What's the best way to perform a parallel copy on Unix?

I routinely have to copy the contents of a folder on a network file system to my local computer. There are many files (1000s) on the remote folder that are all relatively small but due to network overhead a regular copy cp remote_folder/* ~/local_folder/ takes a very long time (10 mins).

I believe it's because the files are being copied sequentially – each file waits until the previous is finished before the copy begins.

What's the simplest way to increase the speed of this copy? (I assume it is to perform the copy in parallel.)

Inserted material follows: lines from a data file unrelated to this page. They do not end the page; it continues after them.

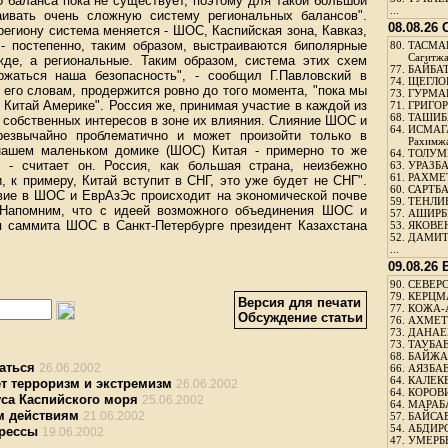
о баланса пока не существует, поэтому для такой большой
...
аивать очень сложную систему региональных балансов".
08.08.26
 региону система меняется - ШОС, Каспийская зона, Кавказ,
 - постепенно, таким образом, выстраиваются биполярные
80.
ТАСМА
Сагитж
жде, а региональные. Таким образом, система этих схем
77.
БАЙБАТ
ржаться наша безопасность", - сообщил Г.Павловский в
74.
ЩЕГЛО
 его словам, продержится ровно до того момента, "пока мы
73.
ГУРМА
 Китай Америке". Россия же, принимая участие в каждой из
71.
ГРИГОР
68.
ТАШИБ
я собственных интересов в зоне их влияния. Слияние ШОС и
64.
ИСМАГ
резвычайно проблематично и может произойти только в
Рахимж
 нашем маленьком домике (ШОС) Китая - примерно то же
64.
ТОЛУМБ
 - считает он. Россия, как большая страна, неизбежно
63.
УРАЗБА
61.
РАХМЕТ
 к примеру, Китай вступит в СНГ, это уже будет не СНГ".
60.
САРТБА
твие в ШОС и ЕврАзЭс происходит на экономической почве
59.
ТЕНЛИ
. Напомним, что с идеей возможного объединения ШОС и
57.
АШИРБЕ
 саммита ШОС в Санкт-Петербурге президент Казахстана
53.
ЯКОВЕН
52.
ДАМИТ
...
09.08.26
90.
СЕВЕРС
79.
КЕРЦМ
Версия для печати
77.
КОЖА-
Обсуждение статьи
76.
АХМЕТО
73.
ДАНАЕВ
73.
ТАУБАЕ
68.
БАЙЖА
аться
26.06.2002
66.
АЯЗБАЕ
64.
КАЛЕК
ет терроризм и экстремизм
26.06.2002
64.
КОРОВИ
уса Каспийского моря
25.06.2002
64.
МАРАБ
м действиям
21.06.2002
57.
БАЙСАБ
54.
АБДИРО
прессы
19.06.2002
47.
УМЕРБЕ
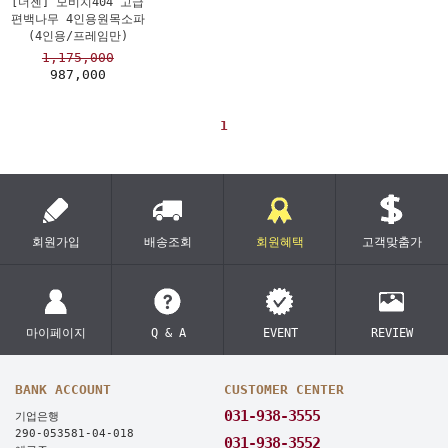
[더젠] 모비치404 고급
편백나무 4인용원목소파
(4인용/프레임만)
1,175,000
987,000
1
회원가입
배송조회
회원혜택
고객맞춤가
마이페이지
Q & A
EVENT
REVIEW
BANK ACCOUNT
CUSTOMER CENTER
031-938-3555
기업은행
290-053581-04-018
031-938-3552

Zipping the files before copying will not necessarily speed things up because they may be all saved on different disks on different servers.

dsg

Posted 2011-08-24T20:50:20.397

Reputation: 1 019

http://serverfault.com/questions/152331/parallel-file-copy – Ciro Santilli 新疆改造中心法轮功六四事件 – 2015-08-03T09:24:18.507

Zipping the files before copying will speed things up massively because there will not need to be any more "did you get that file", "yes, I did", "here's the next one", "okay", ... It's those "turnarounds" that slow you down. – David Schwartz – 2013-01-15T17:19:51.643

It's probably disk speed, rather than network speed, that is your limiting factor, and if that is the case then doing this per file in parallel will make the operation slower, not faster, because you will force the disk to constantly seek back and forth between files. – Joel Coehoorn – 2013-01-15T17:20:51.260

While zipping might not be a good idea (running compression algo over 1000s of files might take a little while), tar might be viable. – Rob – 2013-01-15T17:27:50.193

@JoelCoehoorn still, there are cases when this is not the case: e.g. multiple spindles + small files (or simply random reads). In this scenario, "parallel cp" would help. – CAFxX – 2013-04-13T06:37:25.137

Answers

As long as you limit the copy commands you're running you could probably use a script like the one posted by Scrutinizer

SOURCEDIR="$1"
TARGETDIR="$2"
MAX_PARALLEL=4
nroffiles=$(ls "$SOURCEDIR" | wc -w)
setsize=$(( nroffiles/MAX_PARALLEL + 1 ))
ls -1 "$SOURCEDIR"/* | xargs -n "$setsize" | while read workset; do
  cp -p "$workset" "$TARGETDIR" &
done
wait

OldWolf

Posted 2011-08-24T20:50:20.397

Reputation: 2 293

1Note of warning though: This script breaks with filenames containing spaces or globbing characters. – slhck – 2011-08-24T21:56:33.950

@OldWolf -- Can you explain how this script works? For example, which part does the parallelization? – dsg – 2011-08-24T22:42:43.597

3@dsg: The & at the end of the cp command allows the while loop to continue and start the next cp command without waiting. The xargs command passes the filenames in groups of 4 (MAX_PARALLEL) to the while loop. – RedGrittyBrick – 2011-08-24T23:21:56.747

Doesn't worked for me. I'm not sure it is possible to speed up cp. You obviosly can speed up calculation through the multithreading. But I don't think same holds for hard drive data coping. – Adobe – 2011-09-04T17:12:22.907

If you have GNU Parallel http://www.gnu.org/software/parallel/ installed you can do this:

parallel -j10 cp {} destdir/ ::: *

You can install GNU Parallel simply by:

$ (wget -O - pi.dk/3 || lynx -source pi.dk/3 || curl pi.dk/3/ || \
   fetch -o - http://pi.dk/3 ) > install.sh
$ sha1sum install.sh | grep 3374ec53bacb199b245af2dda86df6c9
12345678 3374ec53 bacb199b 245af2dd a86df6c9
$ md5sum install.sh | grep 029a9ac06e8b5bc6052eac57b2c3c9ca
029a9ac0 6e8b5bc6 052eac57 b2c3c9ca
$ sha512sum install.sh | grep f517006d9897747bed8a4694b1acba1b
40f53af6 9e20dae5 713ba06c f517006d 9897747b ed8a4694 b1acba1b 1464beb4
60055629 3f2356f3 3e9c4e3c 76e3f3af a9db4b32 bd33322b 975696fc e6b23cfb
$ bash install.sh

Watch the intro videos for GNU Parallel to learn more: https://www.youtube.com/playlist?list=PL284C9FF2488BC6D1

Ole Tange

Posted 2011-08-24T20:50:20.397

Reputation: 3 034

One way would be to use rsync which will only copy the changes - new files and the changed parts of other files.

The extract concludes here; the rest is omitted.